# Setup

In [None]:
from google.colab import auth
from google.auth import default
import gspread
import pandas as pd
import nltk
import math
import re
import typing as T
from nltk.corpus import stopwords
from itertools import product
import os

In [None]:
from google.colab import drive
drive.mount('/content/drive')

auth.authenticate_user()
creds, _ = default()
gc = gspread.authorize(creds)

Mounted at /content/drive


# JS

In [None]:
# punctuation = [l.strip() for l in open('data/punctuation.txt').readlines()]
nltk.download('stopwords')
STOPWORDS = stopwords.words('english')

# Add in punctuation, if desired
# stopwords += punctuation

[nltk_data] Downloading package stopwords to /root/nltk_data...
[nltk_data]   Unzipping corpora/stopwords.zip.


In [None]:
def isNumber(num: str) -> bool:
    """Check if a string is a number
    Args:
        num (str): piece of text
    Returns:
        bool: True iff the string can be converted
            to a number
    """
    try:
        float(num)
        return True
    except ValueError:
        return False

def computeFreqDistribution(doc: str, stopwords: bool = False) -> nltk.FreqDist:
    """
    Computes the frequency of each word in a document
    Args:
        doc (str): string containing the entire document
        stopwords (bool): boolean flag indicating whether or not
            to remove the stopwords from the sentence.

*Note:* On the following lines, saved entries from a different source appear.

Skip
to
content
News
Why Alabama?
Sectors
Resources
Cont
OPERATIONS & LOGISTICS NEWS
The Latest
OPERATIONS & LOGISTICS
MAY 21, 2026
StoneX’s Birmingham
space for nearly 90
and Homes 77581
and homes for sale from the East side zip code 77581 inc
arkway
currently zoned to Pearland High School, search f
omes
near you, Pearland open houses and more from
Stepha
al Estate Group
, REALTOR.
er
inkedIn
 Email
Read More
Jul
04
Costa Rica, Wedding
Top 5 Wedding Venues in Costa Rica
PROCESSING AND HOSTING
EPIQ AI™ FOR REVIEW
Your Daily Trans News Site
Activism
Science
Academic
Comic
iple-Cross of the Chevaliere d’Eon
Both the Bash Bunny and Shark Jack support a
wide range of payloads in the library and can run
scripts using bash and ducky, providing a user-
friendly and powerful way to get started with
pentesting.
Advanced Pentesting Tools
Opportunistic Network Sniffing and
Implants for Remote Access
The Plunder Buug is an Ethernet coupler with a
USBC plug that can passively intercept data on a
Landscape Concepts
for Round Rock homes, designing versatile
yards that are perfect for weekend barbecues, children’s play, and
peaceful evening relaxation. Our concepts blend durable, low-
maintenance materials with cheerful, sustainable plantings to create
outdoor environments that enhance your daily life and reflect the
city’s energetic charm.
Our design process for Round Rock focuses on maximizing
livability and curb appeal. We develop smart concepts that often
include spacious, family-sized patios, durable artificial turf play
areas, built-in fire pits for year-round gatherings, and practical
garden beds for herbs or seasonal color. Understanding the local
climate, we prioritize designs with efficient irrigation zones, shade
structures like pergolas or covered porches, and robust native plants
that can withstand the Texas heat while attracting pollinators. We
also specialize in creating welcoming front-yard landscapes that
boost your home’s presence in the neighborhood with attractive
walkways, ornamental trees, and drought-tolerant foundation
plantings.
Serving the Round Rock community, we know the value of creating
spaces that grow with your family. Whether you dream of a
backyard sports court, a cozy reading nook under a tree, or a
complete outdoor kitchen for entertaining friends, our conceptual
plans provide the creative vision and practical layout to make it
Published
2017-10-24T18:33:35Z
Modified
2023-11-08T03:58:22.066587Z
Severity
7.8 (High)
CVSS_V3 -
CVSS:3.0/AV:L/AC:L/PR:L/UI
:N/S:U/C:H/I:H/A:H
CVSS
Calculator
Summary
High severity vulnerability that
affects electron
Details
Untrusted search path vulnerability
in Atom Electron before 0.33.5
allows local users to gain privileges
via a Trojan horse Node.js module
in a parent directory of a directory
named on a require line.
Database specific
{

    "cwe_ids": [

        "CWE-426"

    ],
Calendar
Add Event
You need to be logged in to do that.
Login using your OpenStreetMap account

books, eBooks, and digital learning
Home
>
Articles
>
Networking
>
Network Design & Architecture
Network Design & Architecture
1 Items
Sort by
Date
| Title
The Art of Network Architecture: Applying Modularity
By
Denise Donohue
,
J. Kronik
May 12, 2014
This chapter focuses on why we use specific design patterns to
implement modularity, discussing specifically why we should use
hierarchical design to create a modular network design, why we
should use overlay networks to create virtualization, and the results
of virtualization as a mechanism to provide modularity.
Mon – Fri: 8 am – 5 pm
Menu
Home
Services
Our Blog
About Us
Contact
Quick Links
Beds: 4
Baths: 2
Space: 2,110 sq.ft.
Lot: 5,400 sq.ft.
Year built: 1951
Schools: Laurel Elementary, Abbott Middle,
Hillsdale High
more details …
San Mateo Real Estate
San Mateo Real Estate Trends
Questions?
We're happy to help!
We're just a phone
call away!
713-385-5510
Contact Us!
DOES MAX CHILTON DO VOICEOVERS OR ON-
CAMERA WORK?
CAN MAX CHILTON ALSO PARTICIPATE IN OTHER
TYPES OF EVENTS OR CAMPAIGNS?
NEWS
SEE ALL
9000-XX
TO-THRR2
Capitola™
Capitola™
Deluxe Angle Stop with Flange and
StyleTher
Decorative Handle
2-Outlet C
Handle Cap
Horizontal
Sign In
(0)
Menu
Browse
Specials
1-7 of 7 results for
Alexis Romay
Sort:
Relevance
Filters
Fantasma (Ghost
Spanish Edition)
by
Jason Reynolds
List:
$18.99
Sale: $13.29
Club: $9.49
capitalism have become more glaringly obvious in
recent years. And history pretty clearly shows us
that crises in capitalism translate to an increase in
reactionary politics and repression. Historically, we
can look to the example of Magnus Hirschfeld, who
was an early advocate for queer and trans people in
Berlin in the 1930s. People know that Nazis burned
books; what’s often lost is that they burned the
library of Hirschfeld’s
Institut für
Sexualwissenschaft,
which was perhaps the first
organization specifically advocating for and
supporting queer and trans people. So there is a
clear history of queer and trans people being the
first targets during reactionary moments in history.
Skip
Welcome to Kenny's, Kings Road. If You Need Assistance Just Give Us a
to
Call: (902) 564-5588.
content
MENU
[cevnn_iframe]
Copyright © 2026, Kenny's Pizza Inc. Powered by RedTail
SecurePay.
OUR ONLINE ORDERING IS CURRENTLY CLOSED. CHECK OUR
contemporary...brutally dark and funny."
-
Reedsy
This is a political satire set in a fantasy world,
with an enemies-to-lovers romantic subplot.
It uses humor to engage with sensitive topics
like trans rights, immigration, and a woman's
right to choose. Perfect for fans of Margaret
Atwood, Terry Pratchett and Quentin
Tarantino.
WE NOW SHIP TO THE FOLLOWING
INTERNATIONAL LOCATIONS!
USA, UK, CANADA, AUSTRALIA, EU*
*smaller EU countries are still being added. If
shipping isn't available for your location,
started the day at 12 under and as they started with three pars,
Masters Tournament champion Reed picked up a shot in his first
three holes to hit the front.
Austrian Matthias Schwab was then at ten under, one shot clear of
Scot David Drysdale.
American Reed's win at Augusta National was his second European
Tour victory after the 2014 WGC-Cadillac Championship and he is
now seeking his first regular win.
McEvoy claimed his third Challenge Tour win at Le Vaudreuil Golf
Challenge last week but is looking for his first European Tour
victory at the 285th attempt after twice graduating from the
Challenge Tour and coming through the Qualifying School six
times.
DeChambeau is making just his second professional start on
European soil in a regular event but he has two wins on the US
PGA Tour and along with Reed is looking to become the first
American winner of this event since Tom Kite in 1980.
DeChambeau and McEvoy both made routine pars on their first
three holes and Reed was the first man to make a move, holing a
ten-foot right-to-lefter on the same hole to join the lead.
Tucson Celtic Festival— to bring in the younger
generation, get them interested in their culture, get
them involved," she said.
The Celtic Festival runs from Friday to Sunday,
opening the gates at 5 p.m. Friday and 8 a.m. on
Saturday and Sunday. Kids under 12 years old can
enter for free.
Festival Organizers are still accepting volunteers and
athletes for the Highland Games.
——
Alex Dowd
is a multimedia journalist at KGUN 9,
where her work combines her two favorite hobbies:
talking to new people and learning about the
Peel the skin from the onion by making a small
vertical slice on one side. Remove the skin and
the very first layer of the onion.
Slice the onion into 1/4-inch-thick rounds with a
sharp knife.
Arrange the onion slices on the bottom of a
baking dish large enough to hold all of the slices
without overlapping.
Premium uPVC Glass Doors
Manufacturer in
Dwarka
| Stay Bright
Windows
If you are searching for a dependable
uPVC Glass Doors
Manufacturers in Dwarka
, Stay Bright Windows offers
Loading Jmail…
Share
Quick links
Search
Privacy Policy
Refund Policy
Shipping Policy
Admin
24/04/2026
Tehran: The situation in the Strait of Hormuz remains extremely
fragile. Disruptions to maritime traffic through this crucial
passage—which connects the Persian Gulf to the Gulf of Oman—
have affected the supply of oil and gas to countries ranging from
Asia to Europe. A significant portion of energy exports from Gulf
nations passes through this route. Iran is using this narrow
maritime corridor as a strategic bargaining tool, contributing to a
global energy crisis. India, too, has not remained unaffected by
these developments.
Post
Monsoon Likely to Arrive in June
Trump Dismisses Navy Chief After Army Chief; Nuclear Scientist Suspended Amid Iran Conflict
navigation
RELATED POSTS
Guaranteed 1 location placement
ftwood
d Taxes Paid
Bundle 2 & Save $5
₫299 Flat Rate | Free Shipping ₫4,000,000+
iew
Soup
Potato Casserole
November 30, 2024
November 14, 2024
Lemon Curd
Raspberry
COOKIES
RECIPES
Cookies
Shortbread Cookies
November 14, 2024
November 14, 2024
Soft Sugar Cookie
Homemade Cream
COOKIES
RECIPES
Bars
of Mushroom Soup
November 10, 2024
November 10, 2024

True indicates
            to remove the stopwords.
    Returns:
        nltk.FreqDist: frequency distribution
    """
    tokens = nltk.regexp_tokenize(doc,'\S+')
    filtered_tokens = [w.lower().strip('.,?!"\'') for w in tokens]
    consolidated_tokens = []
    for w in filtered_tokens:
        if isNumber(w):
            consolidated_tokens.append("<NUMBER>")
            continue
        elif re.match("[\d]+(pm|am)$", w):
            consolidated_tokens.append("<TIME>")
            continue
        elif re.match("[\d]+:[\d]+(pm|am)?$", w):
            consolidated_tokens.append("<TIME>")
            continue
        elif re.match("\(?(\w+)\)?$", w):
            m = re.match("\(?(\w+)\)?$", w)
            consolidated_tokens.append(m.group(1))
            continue
        else:
            consolidated_tokens.append(w)

    # Remove stopwords from distribution
    if stopwords:
        consolidated_tokens = [w for w in consolidated_tokens if w not in STOPWORDS and w != "" ]
    else:
        consolidated_tokens = [w for w in consolidated_tokens if w != ""]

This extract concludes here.